• Task directions: Search the listing for the string "around". Copy every line that has it.

• Data supplied:
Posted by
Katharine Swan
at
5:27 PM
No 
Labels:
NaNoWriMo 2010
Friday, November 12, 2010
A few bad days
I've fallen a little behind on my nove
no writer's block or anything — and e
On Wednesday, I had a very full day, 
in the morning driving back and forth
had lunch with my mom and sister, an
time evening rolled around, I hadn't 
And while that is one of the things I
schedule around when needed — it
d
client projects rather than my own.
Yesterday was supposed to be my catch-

--

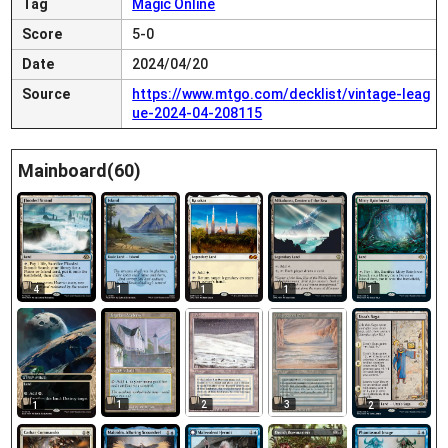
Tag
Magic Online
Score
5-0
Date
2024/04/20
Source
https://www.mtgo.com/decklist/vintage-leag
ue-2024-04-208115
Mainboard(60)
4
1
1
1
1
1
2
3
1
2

• Solved exercise:
time evening rolled around, I hadn't 
schedule around when needed — it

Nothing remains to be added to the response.